Two-dimensional (2D) exact piezoelasticity and one-dimensional coupled zigzag theory solutions are presented for vibration of initially stressed simply-supported cross-p v symmetrically laminated hybrid piezoelectric beams under axial strain and actuation potentials. In the 2D exact solution, the coupled governing equations for the vibration mode are derived using Fourier series. Using tranfer matrix approach and the boundary conditions, homogeneous equations are set up for the variables at the bottom. The determinant of their coefficient matrix is set to zero to obtain the natural frequency. An efficient coupled zigzag theory is developed for vibration of initially stressed hybrid beams.
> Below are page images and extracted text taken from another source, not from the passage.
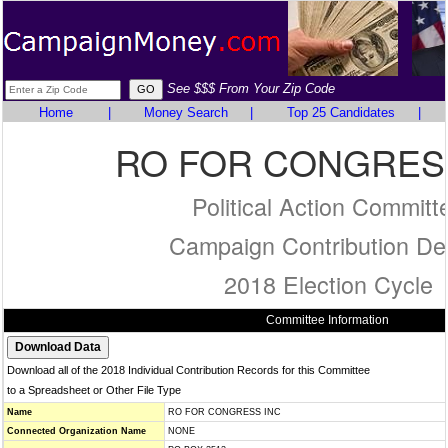
See $$$ From Your Zip Code
Home
|
Money Search
|
Top 25 Candidates
|
RO FOR CONGRES
Political Action Committ
Campaign Contribution Det
2018 Election Cycle
Committee Information
Download all of the 2018 Individual Contribution Records for this Committee
to a Spreadsheet or Other File Type
Name
RO FOR CONGRESS INC
Connected Organization Name
NONE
A piecewise linear approximation of the potential field, tin approximation for the deflection to account for the piezoelectric strain and a combination of global third-order variation and layer-wise linear variation for the axial displacement are employed. The conditions of absence of shear tractions at the top and bottom and the conditions of continuity of transverse shear stress at the layer interfaces are exactly satisfied. The governing equations are derived from extended Hamiltons principle. Comparison of natural frequencies of beams and panels of different configurations with the exact 2D piezoelasticity solution establish that the present zigzag theory is generally very accurate for moderately thick beams. The first-order and third-order shear deformable theories, which are also assessed, are found in some cases to Yield poor results even for thin beams.